Mitchell Honeychurch (born 2 March 1995) is a former Australian rules footballer who played for the Western Bulldogs in the Australian Football League (AFL). Honeychurch played for the Eastern Ranges in the TAC Cup, and represented Vic Metro during the National Under 18 Championships. Honeychurch was named in the Under 18 All Australian team, and won Vic Metro's Most Valuable Player after a series of strong performances for Metro. Honeychurch played in the Ranges' TAC Cup Grand Final win over the Dandenong Stingrays, booting 3 goals and named as one of the best afield. While ranked by Champion Data as the fifteenth most impressive player in the draft pool, Honeychurch slid to Pick 60 in the 2013 AFL draft, taking the Bulldogs (the club that had displayed the most interest in Honeychurch) by surprise.

==AFL career==
Honeychurch debuted against Melbourne Football Club in Round 15 of the 2014 AFL season. The Bulldogs clinched victory in the dying minutes of the game with a Goal of the Year contender from Honeychurch's fellow first year player Marcus Bontempelli. Honeychurch kicked the opening goal for the Bulldogs with his first kick - thus joining the elite group of first kick, first goal players - and finished with 8 disposals for the match. Honeychurch would go on to hold his spot in the side for the next two weeks, but didn't play again at AFL level in 2014. He did however play a pivotal role in securing the VFL Premiership for Footscray - their first since 1954.

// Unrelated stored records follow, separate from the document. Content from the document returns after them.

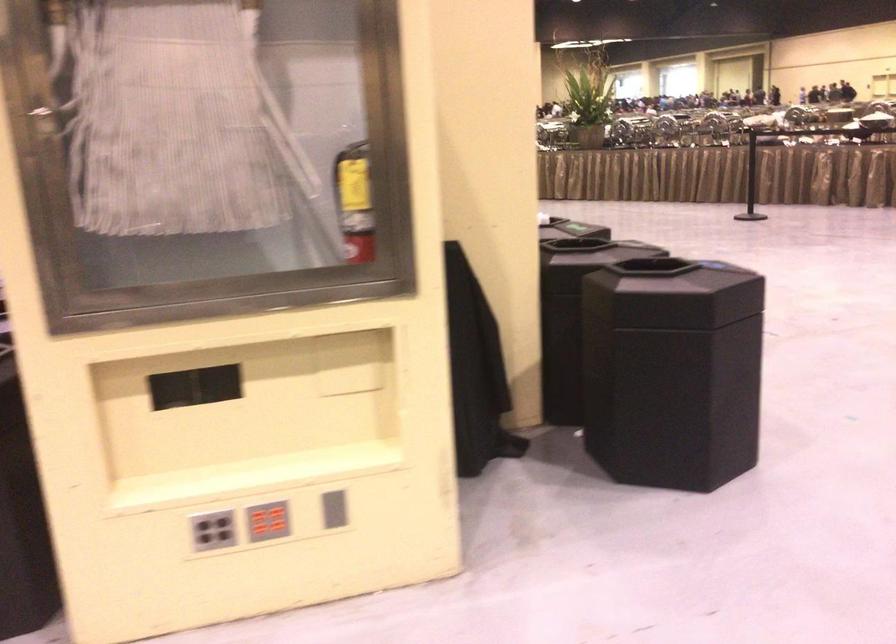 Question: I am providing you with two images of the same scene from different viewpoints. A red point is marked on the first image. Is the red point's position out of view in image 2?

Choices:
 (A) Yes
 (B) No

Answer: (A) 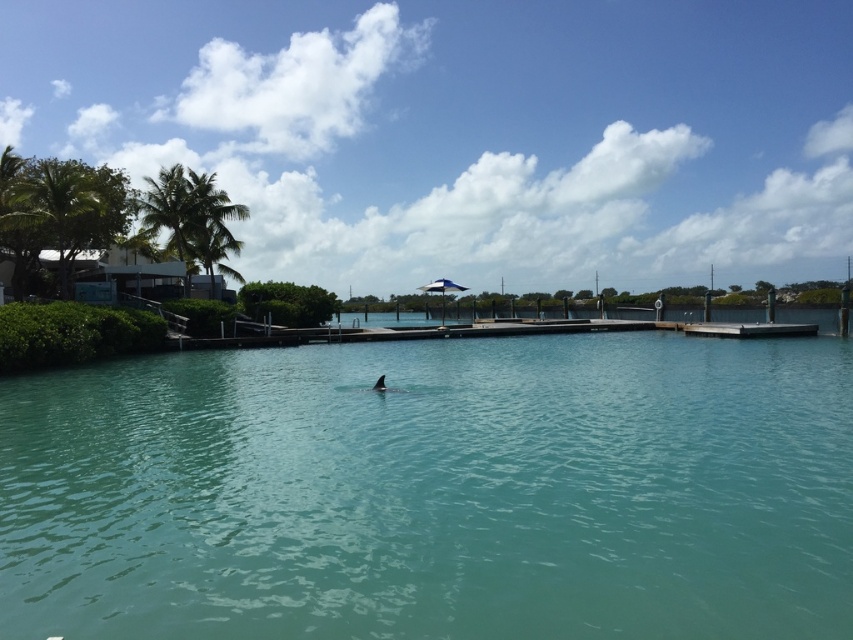 Does clear blue water at center have a greater width compared to green leafy palm tree at left?

Correct, the width of clear blue water at center exceeds that of green leafy palm tree at left.

Is clear blue water at center to the left of green leafy palm tree at left from the viewer's perspective?

No, clear blue water at center is not to the left of green leafy palm tree at left.

Find the location of a particular element. The width and height of the screenshot is (853, 640). clear blue water at center is located at coordinates (434, 492).

Which is below, green leafy palm tree at upper left or green leafy palm tree at left?

green leafy palm tree at left

Can you confirm if green leafy palm tree at upper left is shorter than green leafy palm tree at left?

In fact, green leafy palm tree at upper left may be taller than green leafy palm tree at left.

Who is more forward, (212, 285) or (47, 220)?

Point (47, 220) is in front.

The image size is (853, 640). Find the location of `green leafy palm tree at upper left`. green leafy palm tree at upper left is located at coordinates (192, 220).

Is clear blue water at center shorter than green leafy palm tree at upper left?

Correct, clear blue water at center is not as tall as green leafy palm tree at upper left.

Is point (824, 416) closer to camera compared to point (166, 196)?

That is True.

Locate an element on the screen. The width and height of the screenshot is (853, 640). clear blue water at center is located at coordinates (434, 492). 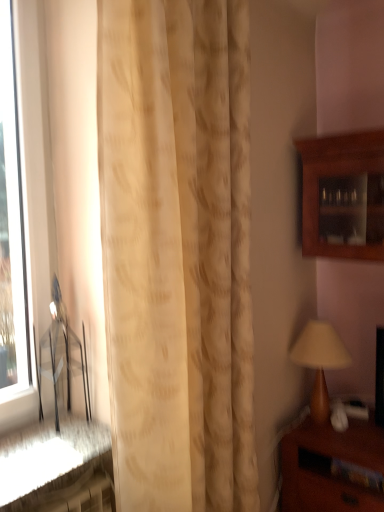 Measure the distance between point [115,42] and camera.

Point [115,42] is 1.10 meters from camera.

Image resolution: width=384 pixels, height=512 pixels. What do you see at coordinates (343, 194) in the screenshot? I see `wooden cabinet at upper right` at bounding box center [343, 194].

At what (x,y) coordinates should I click in order to perform the action: click on brown wooden nightstand at lower right. Please return your answer as a coordinate pair (x, y). This screenshot has width=384, height=512. Looking at the image, I should click on (330, 467).

Describe the element at coordinates (320, 362) in the screenshot. I see `matte brown table lamp at right` at that location.

Locate an element on the screen. The width and height of the screenshot is (384, 512). beige textured curtain at center is located at coordinates 177,252.

Which point is more forward, (237, 63) or (319, 330)?

The point (237, 63) is closer.

You are a GUI agent. You are given a task and a screenshot of the screen. Output one action in this format:
    pyautogui.click(x=<x>, y=<y>)
    Task: Click on the curtain that appears above the matte brown table lamp at right (from a real-world perspective)
    Image resolution: width=384 pixels, height=512 pixels.
    Given the screenshot: What is the action you would take?
    pyautogui.click(x=177, y=252)

From the picture: Which of these two, beige textured curtain at center or matte brown table lamp at right, stands taller?

beige textured curtain at center.

Would you say beige textured curtain at center contains matte brown table lamp at right?

No, matte brown table lamp at right is not surrounded by beige textured curtain at center.

Considering the sizes of objects metallic silver chair at left and matte brown table lamp at right in the image provided, who is taller, metallic silver chair at left or matte brown table lamp at right?

metallic silver chair at left is taller.

From the picture: Between metallic silver chair at left and matte brown table lamp at right, which one has smaller width?

metallic silver chair at left.

Between metallic silver chair at left and matte brown table lamp at right, which one appears on the left side from the viewer's perspective?

metallic silver chair at left.

Identify the location of chair above the matte brown table lamp at right (from a real-world perspective). Image resolution: width=384 pixels, height=512 pixels. (61, 351).

Which is more to the right, beige textured curtain at center or wooden cabinet at upper right?

From the viewer's perspective, wooden cabinet at upper right appears more on the right side.

Is point (233, 62) behind point (313, 175)?

No, it is in front of (313, 175).

From the image's perspective, is beige textured curtain at center located beneath wooden cabinet at upper right?

Yes, from the image's perspective, beige textured curtain at center is beneath wooden cabinet at upper right.

Is the depth of beige textured curtain at center less than that of wooden cabinet at upper right?

Yes, beige textured curtain at center is closer to the camera.

Is wooden cabinet at upper right taller than brown wooden nightstand at lower right?

Yes.

Who is smaller, wooden cabinet at upper right or brown wooden nightstand at lower right?

Smaller between the two is wooden cabinet at upper right.

Is wooden cabinet at upper right thinner than brown wooden nightstand at lower right?

Yes, wooden cabinet at upper right is thinner than brown wooden nightstand at lower right.

Is wooden cabinet at upper right turned away from brown wooden nightstand at lower right?

No, wooden cabinet at upper right is not facing away from brown wooden nightstand at lower right.

From a real-world perspective, which is physically below, metallic silver chair at left or wooden cabinet at upper right?

metallic silver chair at left is physically lower.

You are a GUI agent. You are given a task and a screenshot of the screen. Output one action in this format:
    pyautogui.click(x=<x>, y=<y>)
    Task: Click on the chair lying below the wooden cabinet at upper right (from the image's perspective)
    
    Given the screenshot: What is the action you would take?
    pyautogui.click(x=61, y=351)

Is metallic silver chair at left smaller than wooden cabinet at upper right?

Yes.

How far apart are metallic silver chair at left and wooden cabinet at upper right?

metallic silver chair at left and wooden cabinet at upper right are 1.39 meters apart from each other.

From a real-world perspective, who is located lower, matte brown table lamp at right or metallic silver chair at left?

In real-world perspective, matte brown table lamp at right is lower.

Considering the sizes of matte brown table lamp at right and metallic silver chair at left in the image, is matte brown table lamp at right taller or shorter than metallic silver chair at left?

In the image, matte brown table lamp at right appears to be shorter than metallic silver chair at left.

Considering the sizes of matte brown table lamp at right and metallic silver chair at left in the image, is matte brown table lamp at right wider or thinner than metallic silver chair at left?

In the image, matte brown table lamp at right appears to be wider than metallic silver chair at left.

Are matte brown table lamp at right and metallic silver chair at left located far from each other?

Yes, matte brown table lamp at right and metallic silver chair at left are quite far apart.

Would you say metallic silver chair at left is outside beige textured curtain at center?

Yes, metallic silver chair at left is located beyond the bounds of beige textured curtain at center.

From the image's perspective, does metallic silver chair at left appear higher than beige textured curtain at center?

No, from the image's perspective, metallic silver chair at left is not above beige textured curtain at center.

From the picture: Does metallic silver chair at left have a greater width compared to beige textured curtain at center?

No, metallic silver chair at left is not wider than beige textured curtain at center.

Can you confirm if metallic silver chair at left is bigger than beige textured curtain at center?

Incorrect, metallic silver chair at left is not larger than beige textured curtain at center.

You are a GUI agent. You are given a task and a screenshot of the screen. Output one action in this format:
    pyautogui.click(x=<x>, y=<y>)
    Task: Click on the table lamp that appears on the right of beige textured curtain at center
    
    Given the screenshot: What is the action you would take?
    pyautogui.click(x=320, y=362)

Locate an element on the screen. table lamp below the metallic silver chair at left (from the image's perspective) is located at coordinates (320, 362).

Considering their positions, is wooden cabinet at upper right positioned further to metallic silver chair at left than beige textured curtain at center?

wooden cabinet at upper right is positioned further to the anchor metallic silver chair at left.

Estimate the real-world distances between objects in this image. Which object is closer to metallic silver chair at left, matte brown table lamp at right or wooden cabinet at upper right?

matte brown table lamp at right is positioned closer to the anchor metallic silver chair at left.

Which object lies further to the anchor point metallic silver chair at left, brown wooden nightstand at lower right or matte brown table lamp at right?

Based on the image, brown wooden nightstand at lower right appears to be further to metallic silver chair at left.

Which object lies further to the anchor point metallic silver chair at left, transparent glass window at left or wooden cabinet at upper right?

wooden cabinet at upper right is positioned further to the anchor metallic silver chair at left.

Looking at the image, which one is located closer to beige textured curtain at center, brown wooden nightstand at lower right or transparent glass window at left?

transparent glass window at left is closer to beige textured curtain at center.

From the image, which object appears to be nearer to transparent glass window at left, metallic silver chair at left or beige textured curtain at center?

Among the two, metallic silver chair at left is located nearer to transparent glass window at left.

Looking at the image, which one is located closer to wooden cabinet at upper right, brown wooden nightstand at lower right or metallic silver chair at left?

Among the two, brown wooden nightstand at lower right is located nearer to wooden cabinet at upper right.

Based on their spatial positions, is wooden cabinet at upper right or matte brown table lamp at right further from brown wooden nightstand at lower right?

Based on the image, wooden cabinet at upper right appears to be further to brown wooden nightstand at lower right.

I want to click on chair between transparent glass window at left and matte brown table lamp at right from left to right, so click(x=61, y=351).

Identify the location of curtain located between transparent glass window at left and wooden cabinet at upper right in the left-right direction. (177, 252).

Where is `table lamp located between transparent glass window at left and wooden cabinet at upper right in the left-right direction`? This screenshot has width=384, height=512. table lamp located between transparent glass window at left and wooden cabinet at upper right in the left-right direction is located at coordinates (320, 362).

Find the location of a particular element. Image resolution: width=384 pixels, height=512 pixels. table lamp between transparent glass window at left and brown wooden nightstand at lower right from left to right is located at coordinates (320, 362). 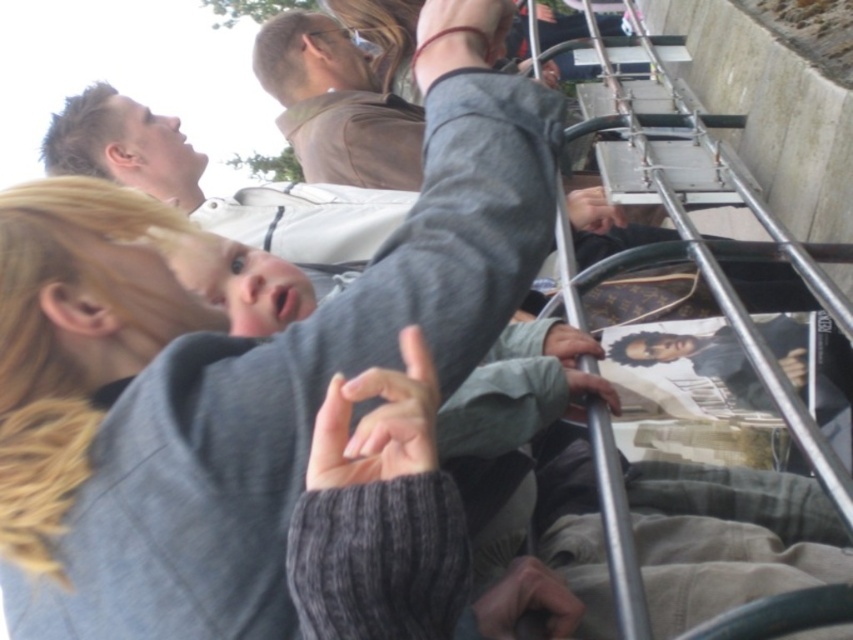 You are a passenger on a bus and see the gray knitted sweater at center and the matte gray hand at upper center. Which object is closer to you?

Under new coach Luke Beveridge, Honeychurch flourished early on in the 2015 season, playing and impressing in the first seven games of the season, and was awarded the Round 2 nomination for the 2015 AFL Rising Star award, following a strong performance in the Bulldogs' win over Richmond at the MCG where he accumulated 18 disposals, six tackles and a goal.